The Afghan War Logs revealed war crimes by coalition forces strikingly similar to the war crimes revealed recently by the Brereton Report where Australian SAS forces were engaged in crimes such as slitting the throats of young Afghanis to ‘blood’ junior soldiers. 

In Australia whistleblower David McBride, who tried to raise his concerns about these Australian war crimes in Afghanistan, has been charged by the government for supposedly compromising national security and could be imprisoned for 50 years.  

McBride had tried to raise his concerns through official channels and when he was ignored, he passed on the classified information to the ABC. This information formed the basis for the Afghan Files, which reported allegations of unlawful killings and misconduct by Australian special forces in Afghanistan.  

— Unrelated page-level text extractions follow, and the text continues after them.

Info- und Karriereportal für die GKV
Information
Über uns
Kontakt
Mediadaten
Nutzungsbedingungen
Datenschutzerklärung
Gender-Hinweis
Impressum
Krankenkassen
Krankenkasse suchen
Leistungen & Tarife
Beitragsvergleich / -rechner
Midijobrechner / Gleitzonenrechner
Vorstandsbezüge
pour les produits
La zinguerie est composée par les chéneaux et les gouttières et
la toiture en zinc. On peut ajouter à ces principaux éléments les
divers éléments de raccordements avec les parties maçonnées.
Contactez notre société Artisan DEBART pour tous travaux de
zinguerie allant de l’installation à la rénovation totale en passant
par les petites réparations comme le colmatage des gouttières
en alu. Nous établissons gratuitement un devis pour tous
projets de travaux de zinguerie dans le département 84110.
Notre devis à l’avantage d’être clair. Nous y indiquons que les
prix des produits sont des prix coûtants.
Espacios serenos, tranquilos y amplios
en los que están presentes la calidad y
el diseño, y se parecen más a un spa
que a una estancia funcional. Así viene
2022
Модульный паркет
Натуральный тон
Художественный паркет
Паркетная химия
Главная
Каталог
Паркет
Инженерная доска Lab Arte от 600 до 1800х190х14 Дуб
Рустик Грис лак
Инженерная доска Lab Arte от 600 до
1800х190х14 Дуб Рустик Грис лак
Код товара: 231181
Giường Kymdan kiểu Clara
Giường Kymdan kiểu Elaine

As a result of airing the Afghan Files, the ABC was raided by the Australian Federal Police (AFP) in 2017. This year the ABC’s legal challenge to the validity of the raid was dismissed by the federal court. 

The ABC’s news director, Gaven Morris, said the decision was “really disappointing” and a blow to press freedom and the public’s right to know. “Urgent law reform is clearly required,” he said. 

The managing director of the ABC, David Anderson, said the ruling was further evidence of the urgent need for explicit protections for public interest journalism and for whistleblowers. “No one has been able to demonstrate a direct threat to national security as a result of those stories,” he said. 

“When the AFP executed its search warrant here at the ABC, its raid was seen – internationally – for exactly what it was: an attempt to intimidate journalists for doing their jobs.” 

In the guise of national security, the reporting of war crimes by the USA and its allies is being suppressed world-wide through the persecution of journalists and whistle-blowers.